1. DuckDB Repository
Make sure you have checked out the DuckDB source and that you are in its root. E.g.:
git clone https://github.com/duckdb/duckdb
...
cd duckdb
If you've forked DuckDB, you may run into trouble when building the Python package when you haven't pulled in the tags.
# Check your remotes
git remote -v
# If you don't see upstream [email protected]:duckdb/duckdb.git, then add it
git remote add upstream git@github.com:duckdb/duckdb.git
# Now you can pull & push the tags
git fetch --tags upstream
git push --tags
2. Python Virtual Environment
For everything described here you will need a suitable Python installation. While you technically might be able to use your system Python, we strongly recommend you use a Python virtual environment. A virtual environment isolates dependencies and, depending on the tooling you use, gives you control over which Python interpreter you use. This way you don't pollute your system-wide Python with the different packages you need for your projects.
While we use Python's built-in venv
module in our examples below, and technically this might (or might not!) work for you, we also strongly recommend use a tool like astral uv (or Poetry, conda, etc.) that allows you to manage both Python interpreter versions and virtual environments.

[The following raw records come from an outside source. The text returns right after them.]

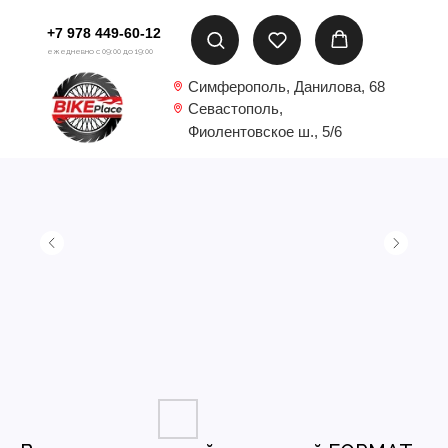
+7 978 449-60-12
ежедневно с 09:00 до 19:00
Симферополь, Данилова, 68
Севастополь,
Фиолентовское ш., 5/6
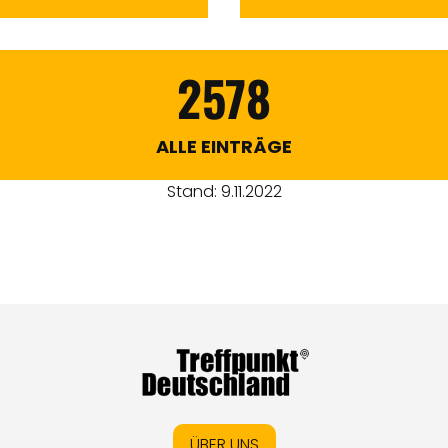
2578
ALLE EINTRÄGE
Stand: 9.11.2022
ÜBER UNS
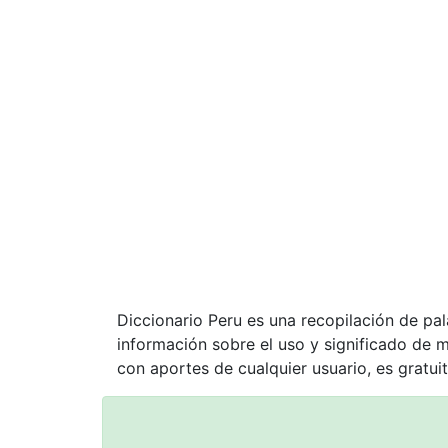
Diccionario Peru es una recopilación de pa
información sobre el uso y significado de 
con aportes de cualquier usuario, es gratuit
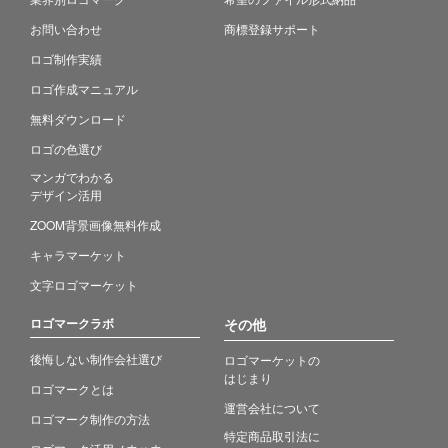
お問い合わせ
商標登録サポート
ロゴ制作実績
ロゴ作成マニュアル
無料ダウンロード
ロゴの色選び
マンガでわかる
デザイン活用
ZOOM背景画像無料作成
キャラマーケット
文字ロゴマーケット
ロゴマークラボ
その他
後悔しない制作会社選び
ロゴマーケットの
はじまり
ロゴマークとは
運営会社について
ロゴマーク制作の方法
特定商品取引法に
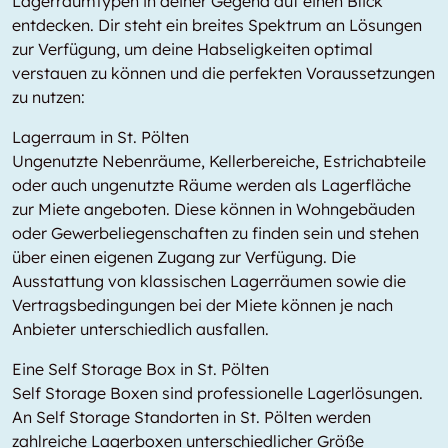
Lagerraumtypen in deiner Gegend auf einen Blick
entdecken. Dir steht ein breites Spektrum an Lösungen
zur Verfügung, um deine Habseligkeiten optimal
verstauen zu können und die perfekten Voraussetzungen
zu nutzen:
Lagerraum in St. Pölten
Ungenutzte Nebenräume, Kellerbereiche, Estrichabteile
oder auch ungenutzte Räume werden als Lagerfläche
zur Miete angeboten. Diese können in Wohngebäuden
oder Gewerbeliegenschaften zu finden sein und stehen
über einen eigenen Zugang zur Verfügung. Die
Ausstattung von klassischen Lagerräumen sowie die
Vertragsbedingungen bei der Miete können je nach
Anbieter unterschiedlich ausfallen.
Eine Self Storage Box in St. Pölten
Self Storage Boxen sind professionelle Lagerlösungen.
An Self Storage Standorten in St. Pölten werden
zahlreiche Lagerboxen unterschiedlicher Größe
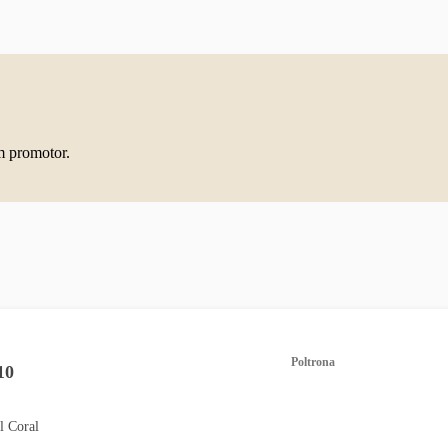
m promotor.
Poltrona
10
l Coral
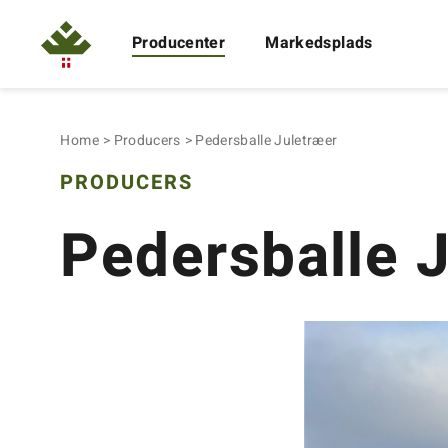
Producenter
Markedsplads
Home
Producers
Pedersballe Juletræer
PRODUCERS
Pedersballe 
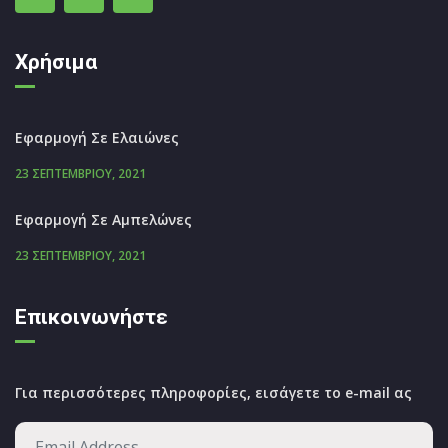
Χρήσιμα
Εφαρμογή Σε Ελαιώνες
23 ΣΕΠΤΕΜΒΡΊΟΥ, 2021
Εφαρμογή Σε Αμπελώνες
23 ΣΕΠΤΕΜΒΡΊΟΥ, 2021
Επικοινωνήστε
Για περισσότερες πληροφορίες, εισάγετε το e-mail ας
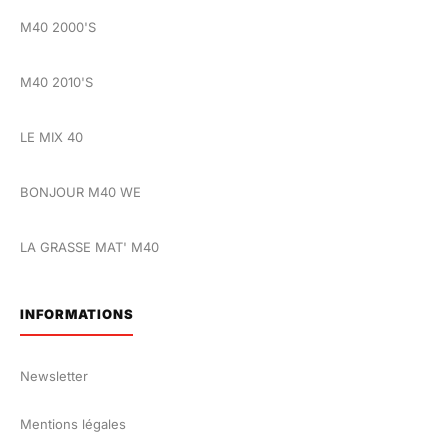
M40 2000'S
M40 2010'S
LE MIX 40
BONJOUR M40 WE
LA GRASSE MAT' M40
INFORMATIONS
Newsletter
Mentions légales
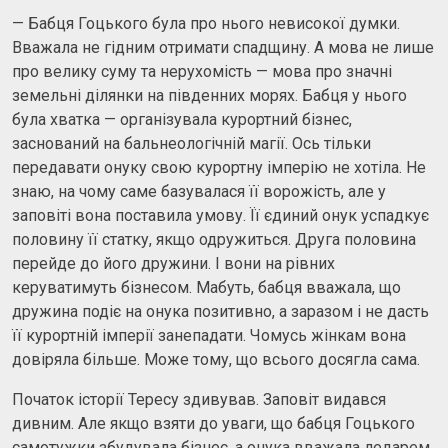
— Бабця Гоцького була про нього невисокої думки.
Вважала не гідним отримати спадщину. А мова не лише
про велику суму та нерухомість — мова про значні
земельні ділянки на південних морях. Бабця у нього
була хватка — організувала курортний бізнес,
заснований на бальнеологічній магії. Ось тільки
передавати онуку свою курортну імперію не хотіла. Не
знаю, на чому саме базувалася її ворожість, але у
заповіті вона поставила умову. Її єдиний онук успадкує
половину її статку, якщо одружиться. Друга половина
перейде до його дружини. І вони на рівних
керуватимуть бізнесом. Мабуть, бабця вважала, що
дружина подіє на онука позитивно, а заразом і не дасть
її курортній імперії занепадати. Чомусь жінкам вона
довіряла більше. Може тому, що всього досягла сама.
Початок історії Тересу здивував. Заповіт видався
дивним. Але якщо взяти до уваги, що бабця Гоцького
самотужки збудувала бізнес, а онука вважала ледарем,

Create and activate a virtual env as follows:
# Create a virtual environment in the .venv folder (in the duckdb source root)
python3 -m venv --prompt duckdb .venv
# Activate the virtual env
source .venv/bin/activate
Make sure you have a modern enough version of pip
available in your virtual env:
# Print pip's help
python3 -m pip install --upgrade pip
If that fails with No module named pip
and you use uv
, then run:
# Install pip
uv pip install pip
Building from Source
Below are a number of options to build the Python library from source, with or without debug symbols, and with a default or custom set of extensions. Make sure to check out the DuckDB build documentation if you run into trouble building the DuckDB main library.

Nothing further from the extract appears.